## [Provided entries]
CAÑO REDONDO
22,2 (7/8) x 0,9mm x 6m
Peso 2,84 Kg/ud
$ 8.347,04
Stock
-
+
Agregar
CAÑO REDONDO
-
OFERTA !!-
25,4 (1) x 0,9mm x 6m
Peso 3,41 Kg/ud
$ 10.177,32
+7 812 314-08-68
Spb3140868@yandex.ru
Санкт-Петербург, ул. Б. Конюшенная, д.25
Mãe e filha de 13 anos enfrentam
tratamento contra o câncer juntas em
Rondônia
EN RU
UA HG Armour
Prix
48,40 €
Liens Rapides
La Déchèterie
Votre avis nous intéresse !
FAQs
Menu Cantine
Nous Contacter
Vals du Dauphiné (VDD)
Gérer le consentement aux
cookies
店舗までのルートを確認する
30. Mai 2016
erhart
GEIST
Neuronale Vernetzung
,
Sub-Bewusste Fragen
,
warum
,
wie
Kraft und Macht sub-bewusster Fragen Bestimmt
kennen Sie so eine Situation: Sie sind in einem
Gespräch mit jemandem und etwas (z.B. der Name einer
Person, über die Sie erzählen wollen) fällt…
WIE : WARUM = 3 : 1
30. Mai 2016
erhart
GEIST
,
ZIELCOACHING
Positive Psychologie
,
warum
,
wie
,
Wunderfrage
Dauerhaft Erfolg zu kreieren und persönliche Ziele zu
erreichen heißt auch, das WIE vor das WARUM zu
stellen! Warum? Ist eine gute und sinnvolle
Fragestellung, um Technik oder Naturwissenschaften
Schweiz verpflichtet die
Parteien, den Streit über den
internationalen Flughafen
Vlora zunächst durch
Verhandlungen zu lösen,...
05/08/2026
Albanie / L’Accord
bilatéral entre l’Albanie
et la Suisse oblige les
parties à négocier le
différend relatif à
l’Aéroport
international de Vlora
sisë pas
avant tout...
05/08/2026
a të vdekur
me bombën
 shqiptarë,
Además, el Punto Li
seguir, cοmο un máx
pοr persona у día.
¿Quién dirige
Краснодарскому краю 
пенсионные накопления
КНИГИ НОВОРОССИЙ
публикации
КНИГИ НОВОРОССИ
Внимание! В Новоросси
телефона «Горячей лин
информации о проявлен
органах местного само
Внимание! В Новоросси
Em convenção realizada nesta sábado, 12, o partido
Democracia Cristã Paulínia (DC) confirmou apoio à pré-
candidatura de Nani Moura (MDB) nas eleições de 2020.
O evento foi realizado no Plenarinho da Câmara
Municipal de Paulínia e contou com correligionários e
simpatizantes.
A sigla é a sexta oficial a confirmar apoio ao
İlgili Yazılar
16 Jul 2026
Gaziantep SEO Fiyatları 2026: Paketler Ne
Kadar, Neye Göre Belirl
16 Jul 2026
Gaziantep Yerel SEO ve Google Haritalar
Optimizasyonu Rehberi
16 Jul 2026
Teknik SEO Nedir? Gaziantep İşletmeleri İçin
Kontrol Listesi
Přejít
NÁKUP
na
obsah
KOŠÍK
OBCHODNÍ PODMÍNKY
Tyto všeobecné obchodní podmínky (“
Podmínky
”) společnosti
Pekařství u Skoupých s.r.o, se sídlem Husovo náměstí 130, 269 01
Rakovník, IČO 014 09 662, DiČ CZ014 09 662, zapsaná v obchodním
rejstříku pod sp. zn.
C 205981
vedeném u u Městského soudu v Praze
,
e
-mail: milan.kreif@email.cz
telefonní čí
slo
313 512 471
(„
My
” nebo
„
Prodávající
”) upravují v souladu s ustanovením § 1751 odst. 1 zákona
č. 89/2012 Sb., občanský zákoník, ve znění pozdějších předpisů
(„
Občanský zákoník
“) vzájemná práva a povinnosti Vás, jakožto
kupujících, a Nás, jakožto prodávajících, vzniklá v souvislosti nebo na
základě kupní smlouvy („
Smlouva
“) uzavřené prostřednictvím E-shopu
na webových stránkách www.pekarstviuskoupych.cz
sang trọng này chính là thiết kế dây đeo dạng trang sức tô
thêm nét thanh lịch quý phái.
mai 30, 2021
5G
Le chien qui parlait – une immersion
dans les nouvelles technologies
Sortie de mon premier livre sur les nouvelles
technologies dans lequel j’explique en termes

## [Activity]
Check each line of the records for the word "Gaziantep" and extract those that contain it.

## [Written reply]
Gaziantep SEO Fiyatları 2026: Paketler Ne
Gaziantep Yerel SEO ve Google Haritalar
Teknik SEO Nedir? Gaziantep İşletmeleri İçin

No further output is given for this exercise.